HERE in the rumpled foothills of the Santa Catalina Mountains, work is under way on an experiment unlike any other on earth. Bulldozers are clearing mesquite and cactus from a tract of Arizona desert to make room for a huge glass-and-steel structure that will eventually seal off eight people from the outside world for two years.
The project, Biosphere II, is intended to test the feasibility of creating a self-contained, closed environment, such as might be needed to sustain a manned base on the moon or Mars or on the ocean floor.
It will also act as a sophisticated laboratory to study Earth ecology, perhaps yielding clues on such phenomena as the ``greenhouse effect'' and the impact of creeping deserts in Africa. The project is the most ambitious experiment of its kind to date. Researchers involved believe it could ``revolutionize'' the life sciences. But skeptics consider it quixotic - and certainly not assured of success. ``Nothing has been done on this scale before,'' says Margaret Augustine, project director.
The unusual greenhouse-like structure is intended to be a microcosm of Earth, which project creators consider ``Biosphere I.'' It will contain seven ecological zones, including a tropical rain forest, marshland, desert, savanna, a 50-foot-high ``mountain,'' and an ``ocean'' deep enough to scuba dive in.

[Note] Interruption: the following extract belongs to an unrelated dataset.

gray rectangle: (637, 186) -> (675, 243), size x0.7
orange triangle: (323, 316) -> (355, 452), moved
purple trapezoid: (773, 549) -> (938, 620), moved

There will be a small farm and a five-story living area complete with library, exercise room, and plumbing and electrical shops.

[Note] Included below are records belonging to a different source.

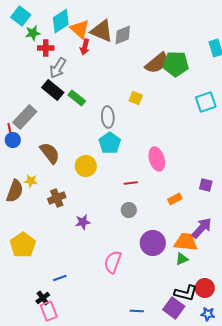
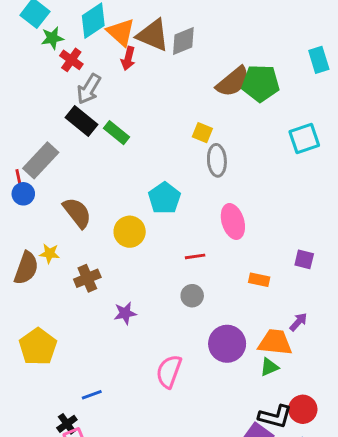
red cross: (46, 48) -> (71, 60), turned 35
gray ellipse: (108, 117) -> (217, 160), moved
orange rectangle: (175, 199) -> (259, 280), turned 40
purple arrow: (202, 228) -> (298, 322), size x0.6

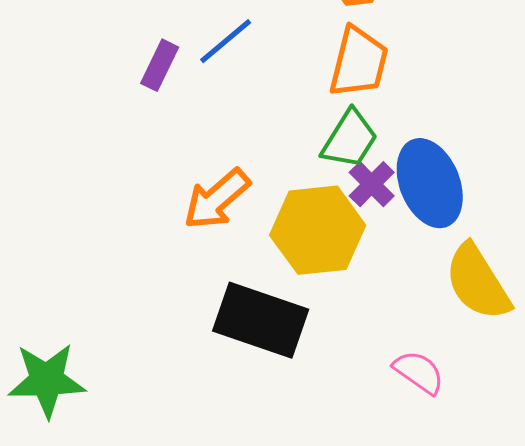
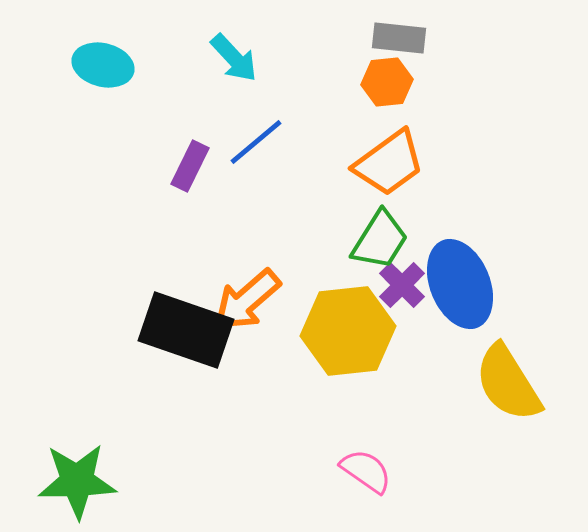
orange trapezoid: (359, 62) -> (389, 163), turned 40
black rectangle: (261, 320) -> (186, 330), moved
pink semicircle: (419, 372) -> (366, 471), moved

Once they enter the airtight shell in late 1989, the inhabitants will be cut off from the outside world except for sunlight and communication. They will leave only in case of medical emergency.
In this glass cocoon, nothing will go to waste. Oxygen given off by the plants, for instance, will be used to revitalize the air for human breathing, while the carbon dioxide that people emit will be used by the plants. Water that evaporates from the ``ocean'' will be blown over to the rain forest, cool, condense, and fall as ``rain'' on the trees and plants. Some of it will be recycled back into the ocean. Human wastes will provide fertilizer for crops and food for fish, which in turn will nourish human beings. The trick will be to keep the cycles in balance, a task as tough as tuning a 12-string guitar.
``It is not a forgone conclusion that when we close the doors on Biosphere II it is going to work,'' one project researcher says.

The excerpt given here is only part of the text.